YOUR ASSIGNMENT: Please return every line in the following data that includes the string "DataForSEO".

RECORDS SUPPLIED:

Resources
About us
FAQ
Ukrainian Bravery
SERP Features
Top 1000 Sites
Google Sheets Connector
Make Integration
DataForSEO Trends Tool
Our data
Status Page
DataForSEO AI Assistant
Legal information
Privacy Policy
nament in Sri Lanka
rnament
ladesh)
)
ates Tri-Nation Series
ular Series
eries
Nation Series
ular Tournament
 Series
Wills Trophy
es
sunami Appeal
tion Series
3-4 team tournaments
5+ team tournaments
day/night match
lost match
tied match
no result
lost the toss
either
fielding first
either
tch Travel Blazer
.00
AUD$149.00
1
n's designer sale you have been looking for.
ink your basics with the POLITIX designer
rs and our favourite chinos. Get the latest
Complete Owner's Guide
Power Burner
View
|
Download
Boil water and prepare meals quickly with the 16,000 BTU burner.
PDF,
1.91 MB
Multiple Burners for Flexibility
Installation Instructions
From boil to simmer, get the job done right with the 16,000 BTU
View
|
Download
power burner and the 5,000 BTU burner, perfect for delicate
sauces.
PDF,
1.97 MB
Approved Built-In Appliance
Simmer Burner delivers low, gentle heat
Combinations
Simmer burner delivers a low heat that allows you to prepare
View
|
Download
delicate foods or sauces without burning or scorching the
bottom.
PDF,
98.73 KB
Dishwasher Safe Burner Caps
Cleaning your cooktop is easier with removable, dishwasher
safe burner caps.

--

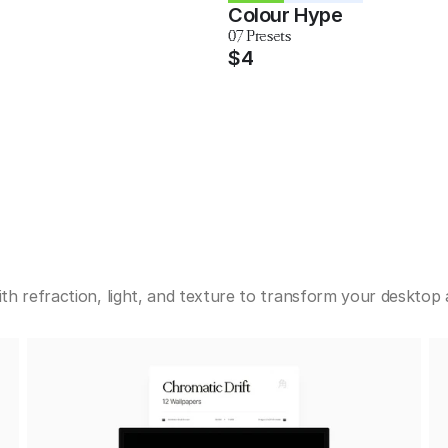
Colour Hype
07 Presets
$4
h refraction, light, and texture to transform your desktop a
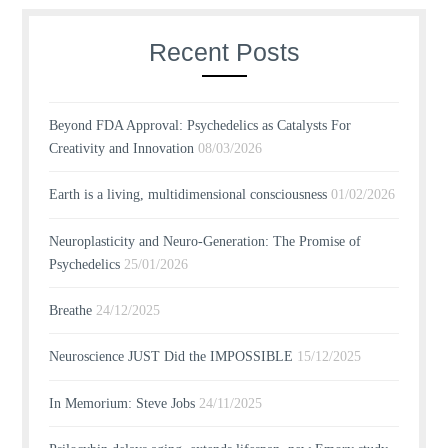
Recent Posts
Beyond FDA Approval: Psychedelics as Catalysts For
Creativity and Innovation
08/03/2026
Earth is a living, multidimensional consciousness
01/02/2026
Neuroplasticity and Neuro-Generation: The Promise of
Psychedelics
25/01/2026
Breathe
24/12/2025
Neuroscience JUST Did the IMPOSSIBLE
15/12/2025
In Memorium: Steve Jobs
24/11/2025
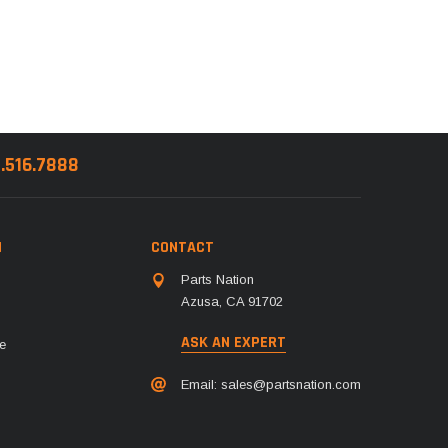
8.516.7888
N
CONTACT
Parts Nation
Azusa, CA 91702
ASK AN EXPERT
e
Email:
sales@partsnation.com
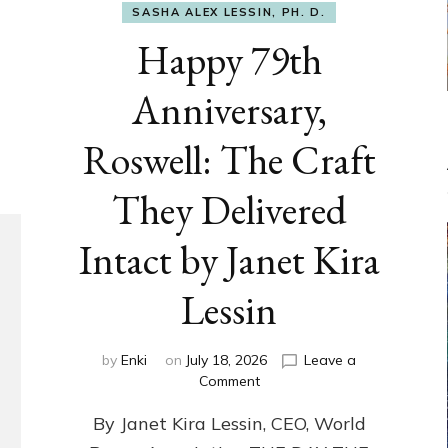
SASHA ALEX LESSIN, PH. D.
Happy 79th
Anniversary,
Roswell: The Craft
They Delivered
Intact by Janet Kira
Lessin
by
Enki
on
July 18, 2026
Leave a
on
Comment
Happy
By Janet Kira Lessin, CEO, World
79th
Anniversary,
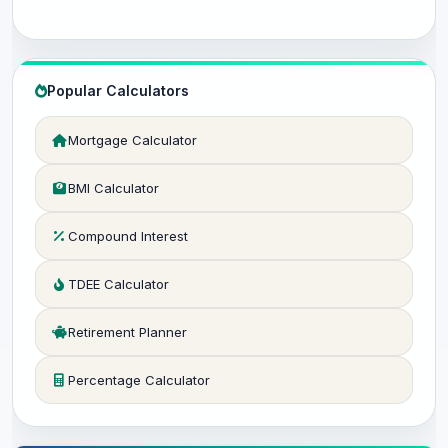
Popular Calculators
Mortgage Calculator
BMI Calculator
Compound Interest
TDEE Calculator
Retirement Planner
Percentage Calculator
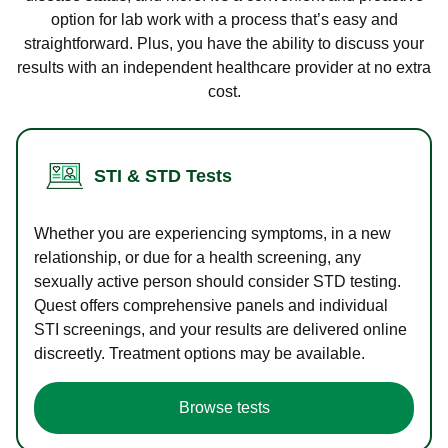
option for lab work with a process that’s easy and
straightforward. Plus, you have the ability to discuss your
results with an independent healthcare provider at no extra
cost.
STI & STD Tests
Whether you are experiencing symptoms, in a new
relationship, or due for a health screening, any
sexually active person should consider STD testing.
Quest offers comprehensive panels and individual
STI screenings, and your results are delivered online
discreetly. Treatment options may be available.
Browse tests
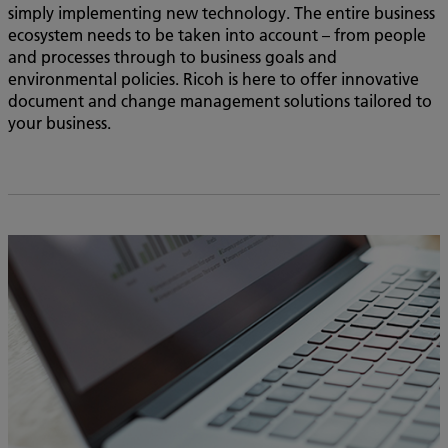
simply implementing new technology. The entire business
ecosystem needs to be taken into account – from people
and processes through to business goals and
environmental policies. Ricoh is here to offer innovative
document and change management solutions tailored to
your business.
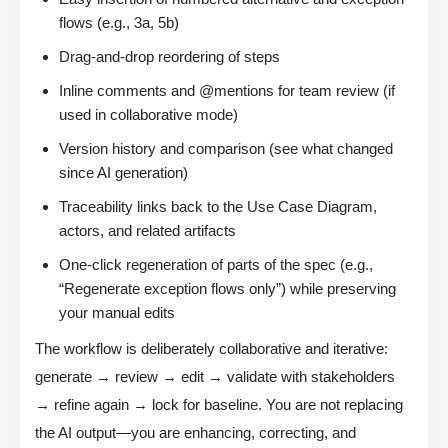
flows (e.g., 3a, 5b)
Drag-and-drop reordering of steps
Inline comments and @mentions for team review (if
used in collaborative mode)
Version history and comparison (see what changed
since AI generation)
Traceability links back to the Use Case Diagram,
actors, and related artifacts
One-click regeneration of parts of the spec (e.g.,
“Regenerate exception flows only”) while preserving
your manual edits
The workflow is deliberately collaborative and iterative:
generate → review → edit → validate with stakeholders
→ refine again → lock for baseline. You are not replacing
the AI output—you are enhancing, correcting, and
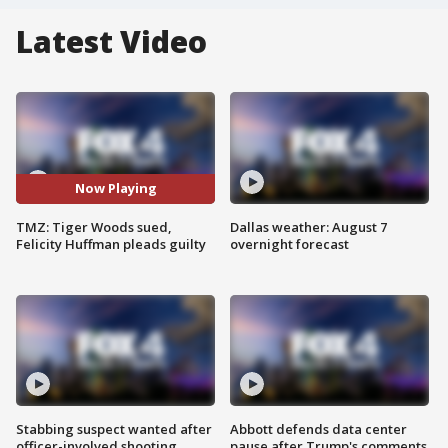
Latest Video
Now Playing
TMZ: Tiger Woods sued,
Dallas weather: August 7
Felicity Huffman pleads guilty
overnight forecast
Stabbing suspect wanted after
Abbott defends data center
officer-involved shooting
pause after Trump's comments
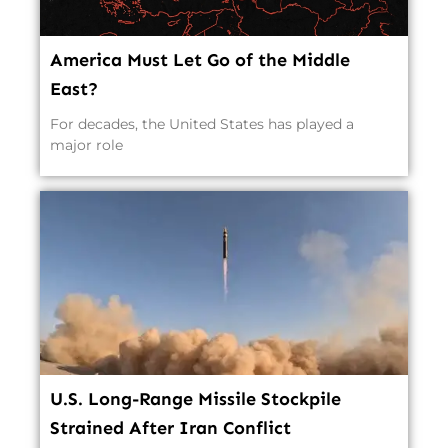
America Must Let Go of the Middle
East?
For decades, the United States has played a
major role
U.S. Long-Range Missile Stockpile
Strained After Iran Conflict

EXERCISE RESULT:
DataForSEO Trends Tool
DataForSEO AI Assistant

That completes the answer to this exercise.